Des informations contradictoires peuvent donc coexister en nous. Ainsi, côté image de marque, Interbrand classe Nike dans le top 5 mondial. Quand on demande à des consommateurs «quelle marque ils aimeraient être», ils la placent même en seconde position. Mais, côté réputation, les réactions sont bien différentes. Ainsi, Jérôme, un internaute, se plaint sur Facebook de la Human Race. Payer 30 euros pour une course à pied destinée à promouvoir les produits Nike lui reste, en effet, en travers de la gorge. Petit à petit, à force d'expériences positives ou négatives, les contenus stockés en mémoire sémantique vont se transformer, sous l'influence de ceux présents dans la mémoire épisodique. Petit à petit, la réputation va enrichir, ou dégrader, l'image de marque. Etudier sa réputation, c'est accéder au futur de la marque.
Quelle perception?
Il y a des marques à forte réputation
Et c'est cela que les blogueurs reprochent à Nike: n'être qu'une machine à faire du business. En outre, la marque traîne un lourd passé de controverses sur le travail des enfants dans ses usines en Chine. De même, quand le champion du monde du 110 mètres haies, Liu Xiang, blessé, abandonne en pleins Jeux olympiques, la marque se voit accusée de pressions! Autre marque contestée: Adidas, dont le boulet s'appelle Tapie. De fait, elle apparaît plus comme une entreprise désincarnée que comme une marque charismatique. Une entreprise qui n'a pas su capitaliser sur ses succès aux JO. A peine ceux-ci achevés, elle annonçait délocaliser de Chine au Cambodge, parce que la main-d'oeuvre y est meilleur marché!

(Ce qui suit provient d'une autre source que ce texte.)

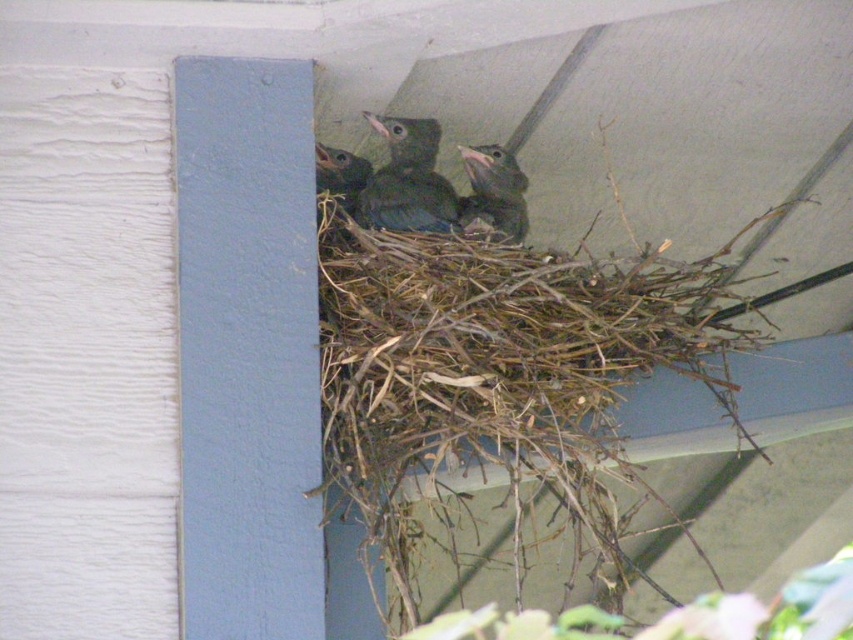 You are a small toy that is 2 inches long. You want to place yourself between the green matte bird at center and the dark green feathers at upper center so that you can be seen by both. Is there enough space for you to fit in between them?

The green matte bird at center and the dark green feathers at upper center are 2.46 inches apart from each other. Since the toy is 2 inches long, there is enough space for it to fit between them as 2.46 inches is greater than 2 inches. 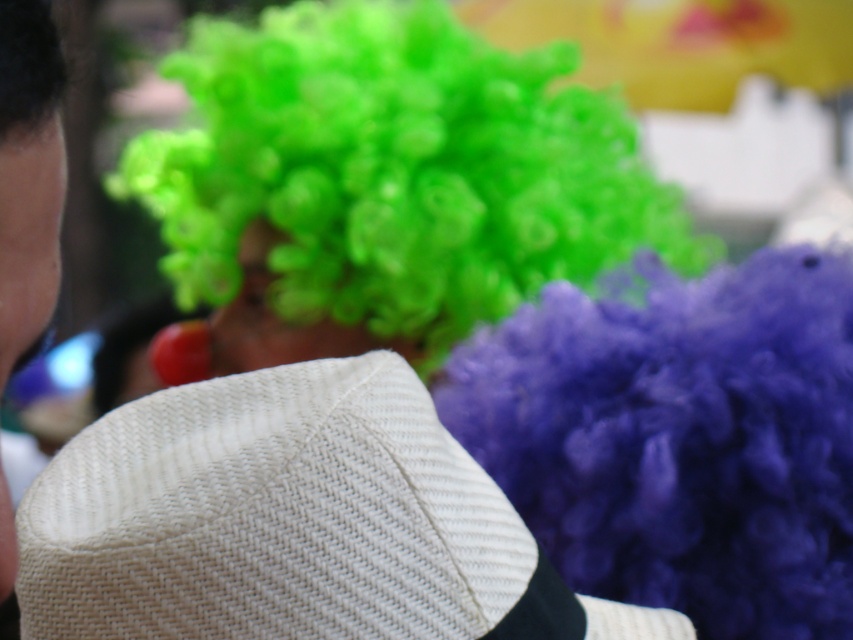 Between white woven straw hat at center and white woven hat at left, which one appears on the left side from the viewer's perspective?

Positioned to the left is white woven hat at left.

Can you confirm if white woven straw hat at center is shorter than white woven hat at left?

Yes.

Measure the distance between point (x=399, y=458) and camera.

The distance of point (x=399, y=458) from camera is 1.18 meters.

Find the location of a particular element. The width and height of the screenshot is (853, 640). white woven straw hat at center is located at coordinates (289, 522). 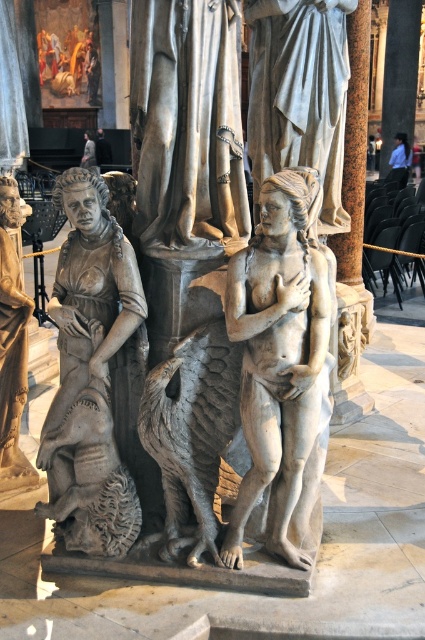 Question: Which point is farther to the camera?

Choices:
 (A) blue fabric shirt at upper right
 (B) matte gray statue at left

Answer: (A)

Question: Among these objects, which one is farthest from the camera?

Choices:
 (A) gray stone statue at center
 (B) smooth stone statue at center
 (C) blue fabric shirt at upper right
 (D) matte gray statue at left

Answer: (C)

Question: Does smooth stone statue at center appear over matte gray statue at left?

Choices:
 (A) yes
 (B) no

Answer: (B)

Question: Which object is closer to the camera taking this photo?

Choices:
 (A) gray stone statue at center
 (B) smooth stone column at center
 (C) matte gray statue at left
 (D) smooth stone statue at center

Answer: (D)

Question: Observing the image, what is the correct spatial positioning of smooth stone statue at center in reference to matte gray statue at left?

Choices:
 (A) left
 (B) right

Answer: (B)

Question: Does smooth stone statue at center appear on the right side of matte gray statue at left?

Choices:
 (A) yes
 (B) no

Answer: (A) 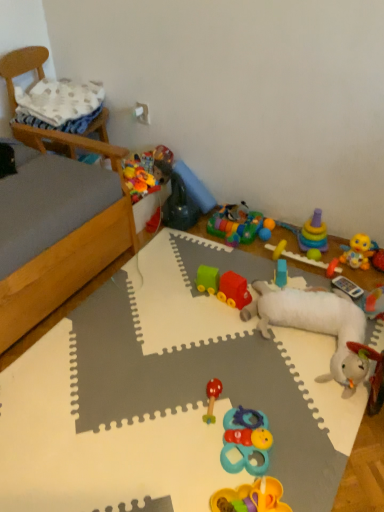 In order to click on vacant space underneath wooden table at center (from a real-world perspective) in this screenshot , I will do `click(167, 401)`. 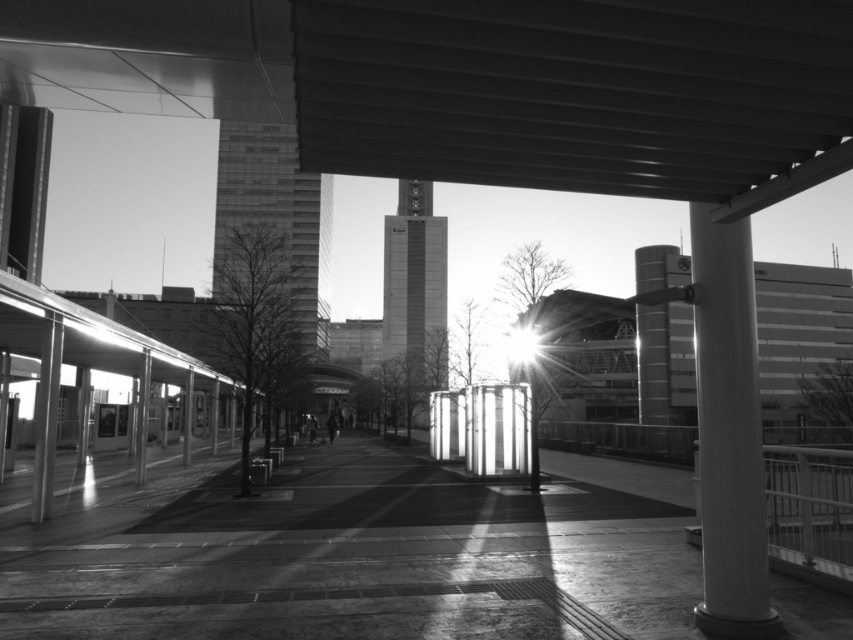 Does smooth concrete pavement at center have a larger size compared to smooth white column at right?

Yes, smooth concrete pavement at center is bigger than smooth white column at right.

Can you confirm if smooth concrete pavement at center is shorter than smooth white column at right?

Correct, smooth concrete pavement at center is not as tall as smooth white column at right.

Which is in front, point (238, 595) or point (753, 593)?

Positioned in front is point (753, 593).

Locate an element on the screen. smooth concrete pavement at center is located at coordinates point(357,561).

Can you confirm if metallic roof at upper center is positioned to the left of smooth concrete pavement at center?

In fact, metallic roof at upper center is to the right of smooth concrete pavement at center.

Who is positioned more to the right, metallic roof at upper center or smooth concrete pavement at center?

metallic roof at upper center

Which is in front, point (583, 115) or point (213, 573)?

Point (583, 115) is more forward.

This screenshot has width=853, height=640. I want to click on metallic roof at upper center, so click(x=506, y=84).

Which is more to the left, metallic roof at upper center or smooth gray pillar at right?

metallic roof at upper center

Which is above, metallic roof at upper center or smooth gray pillar at right?

Positioned higher is metallic roof at upper center.

This screenshot has height=640, width=853. I want to click on metallic roof at upper center, so click(x=506, y=84). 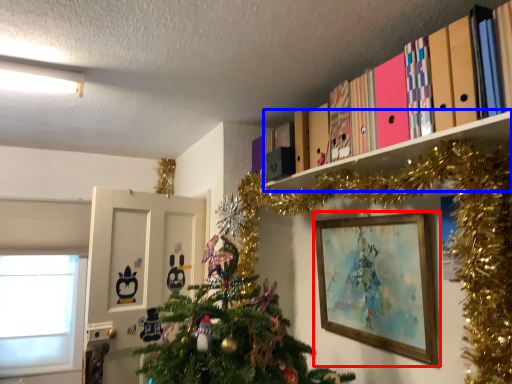 Question: Which of the following is the farthest to the observer, picture frame (highlighted by a red box) or shelf (highlighted by a blue box)?

Choices:
 (A) picture frame
 (B) shelf

Answer: (A) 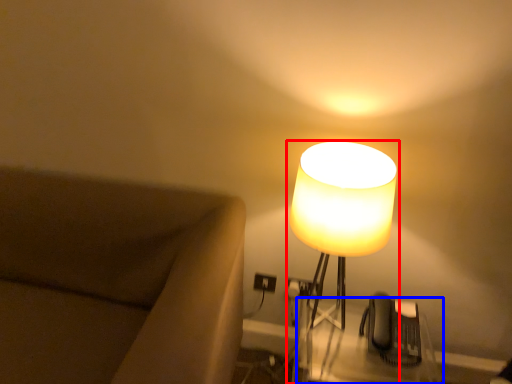 Question: Which point is closer to the camera, lamp (highlighted by a red box) or table (highlighted by a blue box)?

Choices:
 (A) lamp
 (B) table

Answer: (A) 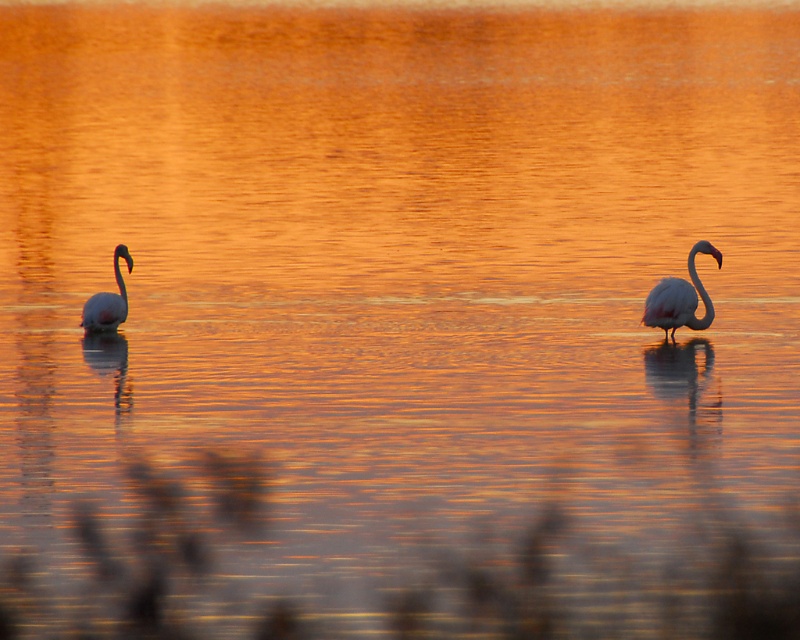 Can you confirm if pink matte swan at right is wider than pink feathered swan at left?

Indeed, pink matte swan at right has a greater width compared to pink feathered swan at left.

The height and width of the screenshot is (640, 800). Describe the element at coordinates (680, 298) in the screenshot. I see `pink matte swan at right` at that location.

Image resolution: width=800 pixels, height=640 pixels. In order to click on pink matte swan at right in this screenshot , I will do `click(680, 298)`. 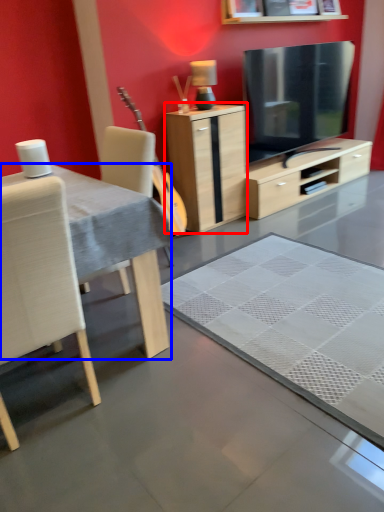 Question: Among these objects, which one is nearest to the camera, cabinetry (highlighted by a red box) or desk (highlighted by a blue box)?

Choices:
 (A) cabinetry
 (B) desk

Answer: (B)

A l'inverse, Converse représente la réputation ultime. Pour son 100e anniversaire, la marque a convoqué une autre légende, Iggy Pop, pour une soirée au Show Case. La force de Converse résulte de son appropriation par des consommateurs qui décorent leurs baskets au stylo. La communauté de ses aficionados est d'ailleurs l'une des plus productives du Web.
Construire sa réputation
A côté de ces poids lourds du Web 2.0, deux marques tissent patiemment leur réputation. Asics, avec, pour mythe fondateur, Onitsuka Tiger: selon un blogueur, «après des années passées dans l'armée et après avoir travaillé dans une société de négoce de bière sur le marché noir, il décida que le sport pouvait jouer un rôle important en aidant la jeunesse japonaise à retrouver confiance en elle, il apprit à fabriquer des chaussures et créa Onitsuka Co Ltd.». Puma ensuite, qui bâtit sa légende avec Usain Bolt, recordman des 100 et 200 mètres, qui, comme le rapporte cet internaute, «n'a pas hésité à embrasser ses chaussures devant les télévisions de toute la planète».
Rien n'est figé et une marque peut contrebalancer efficacement les inconvénients d'une mauvaise réputation. C'est d'ailleurs ce que fait Nike en investissant en publicité. Mais ce n'est qu'un perpétuel combat: des millions de dollars d'investissements contre... quelques papiers postés sur des forums ou des blogs.